Auch Tim Cook lässt es sich nicht nehmen in einem Interview kurz über den Deal zwischen Google, Lenovo und Motorola zu sprechen. In einem aktuellen Interview mit dem Wall Street Journal fand er sehr klare Worte für das Disaster Motorola. Nochmals betont Cook auch den Grund, warum Android-Tablets bis heute nicht die Qualität von iPads bieten.

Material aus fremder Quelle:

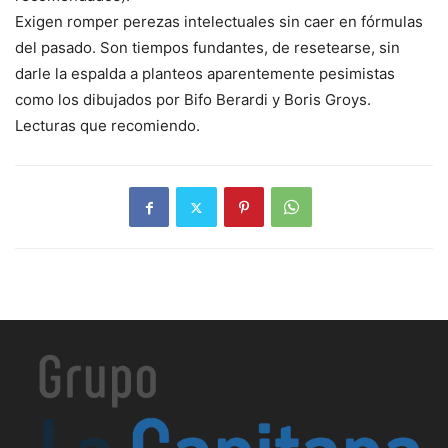
Exigen romper perezas intelectuales sin caer en fórmulas
del pasado. Son tiempos fundantes, de resetearse, sin
darle la espalda a planteos aparentemente pesimistas
como los dibujados por Bifo Berardi y Boris Groys.
Lecturas que recomiendo.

Tim Cook hat vor wenigen Jahren Steve Jobs beerbt, als der leider immer von uns ging. Seither steht Cook ein wenig in der Kritik, denn Jobs kann er einfach in vielen Bereichen nicht ersetzen. Doch er kann mindestens genauso harsche Worte für die Konkurrenz finden. So betont er im neuen Interview, wie schwer es eigentlich ist Hardware, Software und andere Dienstleistungen unter einen Hut zu bringen. Apple kann das besonders gut, was den Konzern so speziell macht. Da es aber so schwer ist, hat es ihn nicht gewundert, dass Google das nicht schaffte. Der Verkauf von Motorola war für ihn letzten Endes ein logischer Schritt, da diese Übernahme unterm Strich nicht wirklich Geld einspielen konnte, trotz der unserer Meinung recht netten Geräte.

Auch über Android-Tablets musste Cook nochmals kurz lästern. Allerdings ist seine Meinung zum Thema durchaus nachvollziehbar und bis heute einer der größten Kritikpunkte an Android-Tablets. Während Mac OS im damaligen Kampf gegen Windows vor allem aufgrund der fehlenden Anwendungen auf Dauer den Kürzeren zog, ist genau dieser Fakt bei Tablets zur heutigen Zeit umgedreht. Während Apple über eine halbe Million auf das iPad zugeschnittene Apps anbietet, gibt es für Android-Tablets nur ca. 1.000 Apps, so Cook. In der Regel handelt es sich um nur um gestreckte Smartphone-Apps, was auch der Grund für die so beschi**ene Nutzererfahrung mit Android-Tablets ist.

Was meint ihr, hat Timmy recht?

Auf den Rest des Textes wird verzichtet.